● **EXERCISE AIM**: Return the material below exactly, but only from the line with "る犬舎は、日頃から丁寧なケアがなされている証拠で" through the line with "ella trasmissione sono state messe alla", and without its pictures.

● **EXCERPTED RECORDS**:
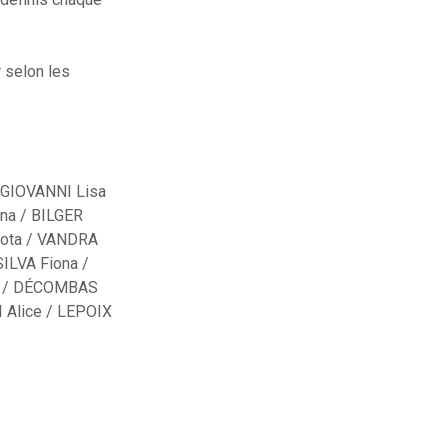
 selon les
 GIOVANNI Lisa
na / BILGER
lota / VANDRA
ILVA Fiona /
eu / DÉCOMBAS
 Alice / LEPOIX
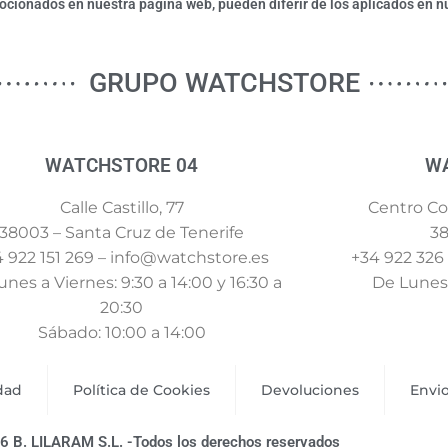
ionados en nuestra página web, pueden diferir de los aplicados en nu
GRUPO WATCHSTORE
WATCHSTORE 04
W
Calle Castillo, 77
Centro Com
38003 – Santa Cruz de Tenerife
38
 922 151 269 – info@watchstore.es
+34 922 326
nes a Viernes: 9:30 a 14:00 y 16:30 a
De Lunes 
20:30
Sábado: 10:00 a 14:00
idad
Política de Cookies
Devoluciones
Envi
6 B. LILARAM S.L. -Todos los derechos reservados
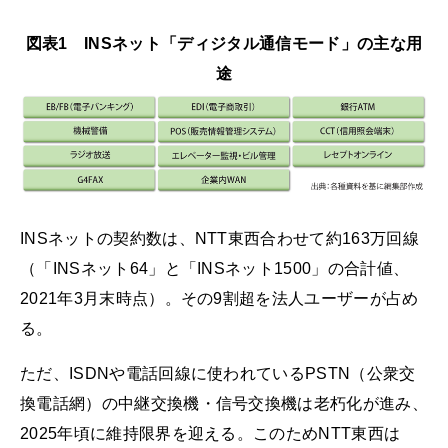
図表1 INSネット「ディジタル通信モード」の主な用
途
INSネットの契約数は、NTT東西合わせて約163万回線
（「INSネット64」と「INSネット1500」の合計値、
2021年3月末時点）。その9割超を法人ユーザーが占め
る。
ただ、ISDNや電話回線に使われているPSTN（公衆交
換電話網）の中継交換機・信号交換機は老朽化が進み、
2025年頃に維持限界を迎える。このためNTT東西は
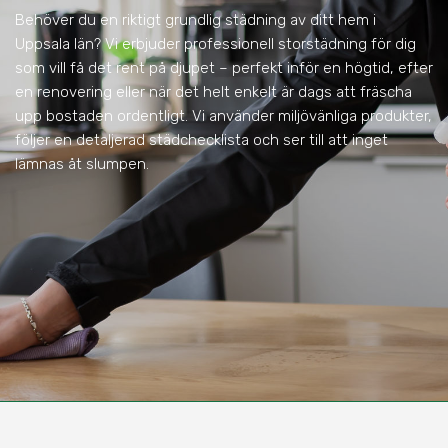
Behöver du en riktigt grundlig städning av ditt hem i
Uppsala län? Vi erbjuder professionell storstädning för dig
som vill få det rent på djupet – perfekt inför en högtid, efter
en renovering eller när det helt enkelt är dags att fräscha
upp bostaden ordentligt. Vi använder miljövänliga produkter,
följer en detaljerad städchecklista och ser till att inget
lämnas åt slumpen.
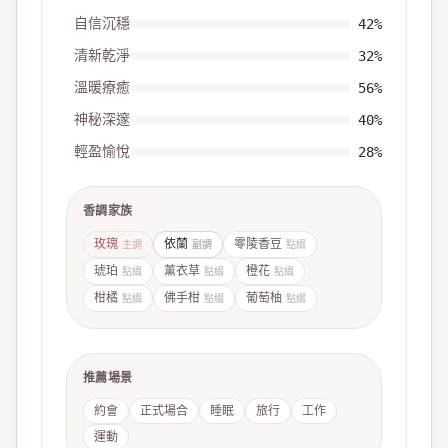
自信沉穩
42
%
清新乾淨
32
%
溫暖療癒
56
%
神秘深邃
40
%
輕盈愉悅
28
%
香調家族
玫瑰
依蘭
零陵香豆
主調
副調
點綴
琥珀
薰衣草
橙花
點綴
點綴
點綴
柑橘
佛手柑
葡萄柚
點綴
點綴
點綴
推薦場景
約會
正式場合
睡眠
旅行
工作
運動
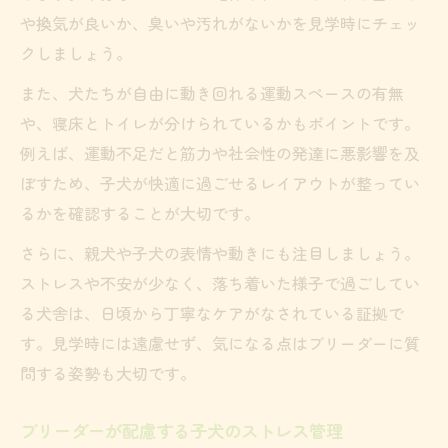
や換気が良いか、臭いや汚れがないかを見学時にチェッ
クしましょう。
また、犬たちが自由に動き回れる運動スペースの有無
や、寝床とトイレが分けられているかもポイントです。
例えば、運動不足だと筋力や社会性の発達に悪影響を及
ぼすため、子犬が快適に過ごせるレイアウトが整ってい
るかを確認することが大切です。
さらに、親犬や子犬の表情や動きにも注目しましょう。
ストレスや不安が少なく、落ち着いた様子で過ごしてい
る犬舎は、日頃から丁寧なケアがなされている証拠で
す。見学時には遠慮せず、気になる点はブリーダーに質
問する姿勢も大切です。
ブリーダーが配慮する子犬のストレス管理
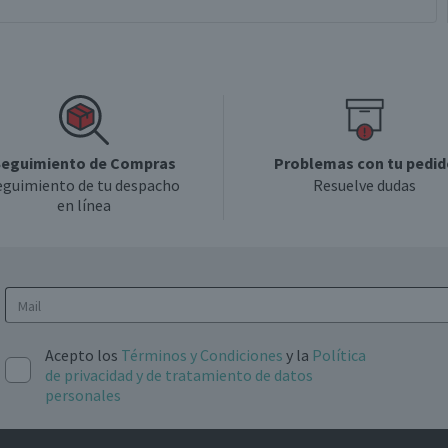
eguimiento de Compras
Problemas con tu pedid
eguimiento de tu despacho
Resuelve dudas
en línea
Acepto los
Términos y Condiciones
y la
Política
de privacidad y de tratamiento de datos
personales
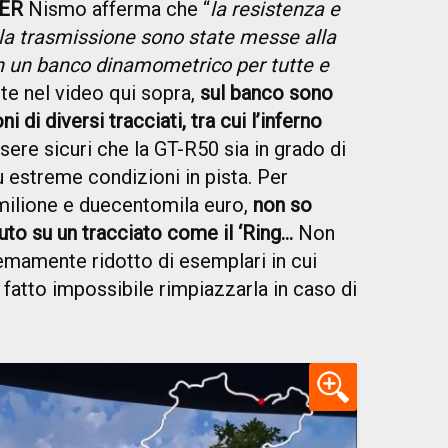
ER
Nismo afferma che “
la resistenza e
ella trasmissione sono state messe alla
n un banco dinamometrico per tutte e
te nel video qui sopra,
sul banco sono
i di diversi tracciati, tra cui l’inferno
ssere sicuri che la GT-R50 sia in grado di
ù estreme condizioni in pista. Per
milione e duecentomila euro,
non so
to su un tracciato come il ‘Ring...
Non
remamente ridotto di esemplari in cui
fatto impossibile rimpiazzarla in caso di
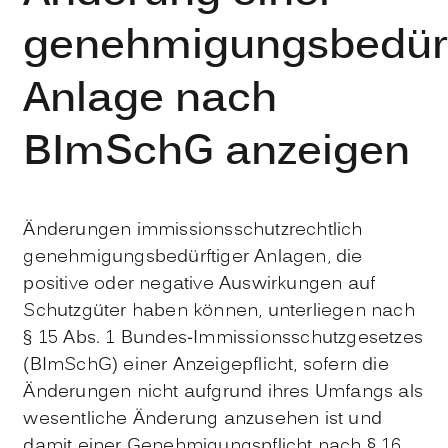
genehmigungsbedürf
Anlage nach
BImSchG anzeigen
Änderungen immissionsschutzrechtlich
genehmigungsbedürftiger Anlagen, die
positive oder negative Auswirkungen auf
Schutzgüter haben können, unterliegen nach
§ 15 Abs. 1 Bundes-Immissionsschutzgesetzes
(BImSchG) einer Anzeigepflicht, sofern die
Änderungen nicht aufgrund ihres Umfangs als
wesentliche Änderung anzusehen ist und
damit einer Genehmigungspflicht nach § 16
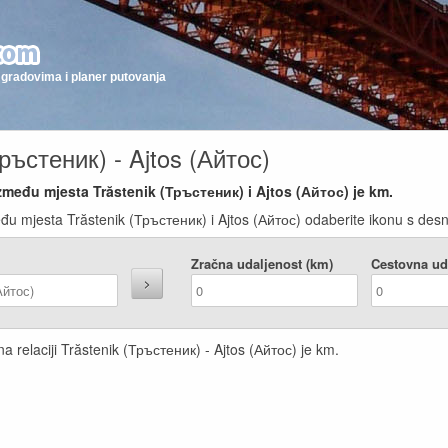
gradovima i planer putovanja
Тръстеник) - Ajtos (Айтос)
zmeđu mjesta Trăstenik (Тръстеник) i Ajtos (Айтос) je
km.
đu mjesta Trăstenik (Тръстеник) i Ajtos (Айтос) odaberite ikonu s desne
Zračna udaljenost (km)
Cestovna ud
a relaciji Trăstenik (Тръстеник) - Ajtos (Айтос) je
km.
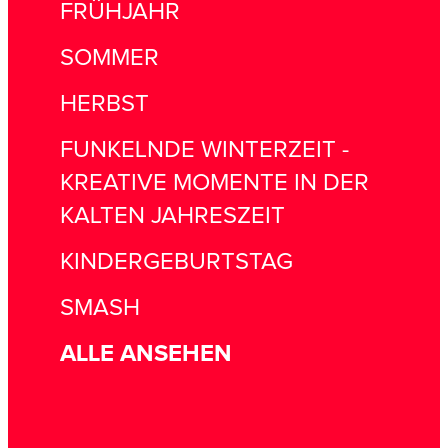
FRÜHJAHR
SOMMER
HERBST
FUNKELNDE WINTERZEIT -
KREATIVE MOMENTE IN DER
KALTEN JAHRESZEIT
KINDERGEBURTSTAG
SMASH
ALLE ANSEHEN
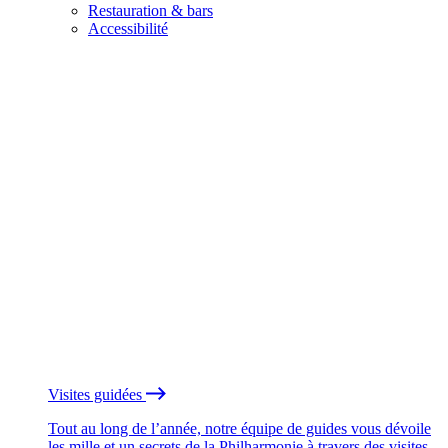
Restauration & bars
Accessibilité
Visites guidées
Tout au long de l’année, notre équipe de guides vous dévoile
les mille et un secrets de la Philharmonie à travers des visites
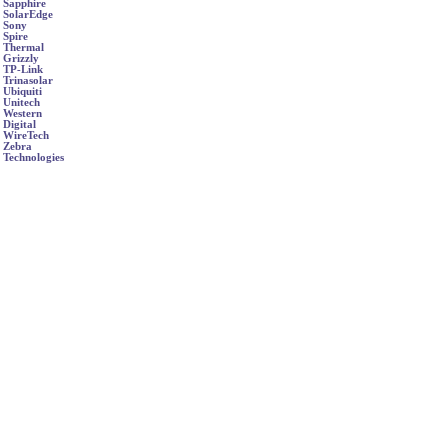
Sapphire
SolarEdge
Sony
Spire
Thermal
Grizzly
TP-Link
Trinasolar
Ubiquiti
Unitech
Western
Digital
WireTech
Zebra
Technologies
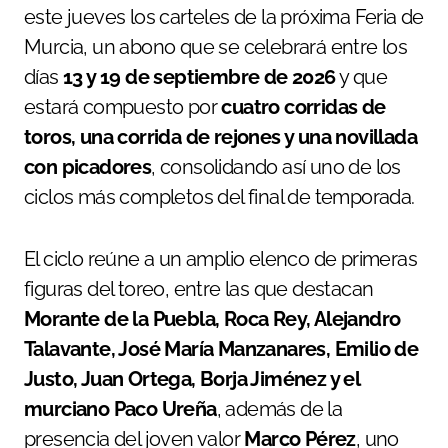
este jueves los carteles de la próxima Feria de
Murcia, un abono que se celebrará entre los
días
13 y 19 de septiembre de 2026
y que
estará compuesto por
cuatro corridas de
toros, una corrida de rejones y una novillada
con picadores
, consolidando así uno de los
ciclos más completos del final de temporada.
El ciclo reúne a un amplio elenco de primeras
figuras del toreo, entre las que destacan
Morante de la Puebla, Roca Rey, Alejandro
Talavante, José María Manzanares, Emilio de
Justo, Juan Ortega, Borja Jiménez y el
murciano Paco Ureña
, además de la
presencia del joven valor
Marco Pérez
, uno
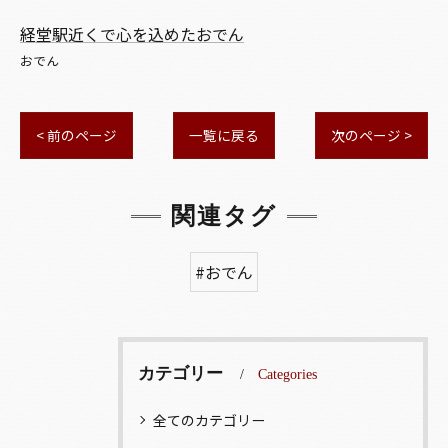
経堂駅近くで心を込めたおでん
おでん
< 前のページ
一覧に戻る
次のページ >
関連タグ
#おでん
カテゴリー
Categories
全てのカテゴリー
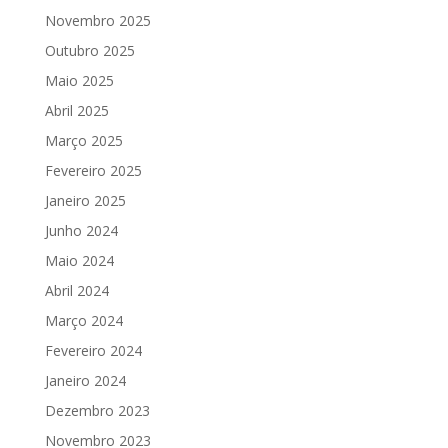
Novembro 2025
Outubro 2025
Maio 2025
Abril 2025
Março 2025
Fevereiro 2025
Janeiro 2025
Junho 2024
Maio 2024
Abril 2024
Março 2024
Fevereiro 2024
Janeiro 2024
Dezembro 2023
Novembro 2023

● **ANSWER TO THIS PROBLEM**:
る犬舎は、日頃から丁寧なケアがなされている証拠で
す。見学時には遠慮せず、気になる点はブリーダーに質
問する姿勢も大切です。
ブリーダーが配慮する子犬のストレス管理
eguimiento de Compras
Problemas con tu pedid
eguimiento de tu despacho
Resuelve dudas
en línea
Acepto los
Términos y Condiciones
y la
Política
de privacidad y de tratamiento de datos
personales
ER
Nismo afferma che “
la resistenza e
ella trasmissione sono state messe alla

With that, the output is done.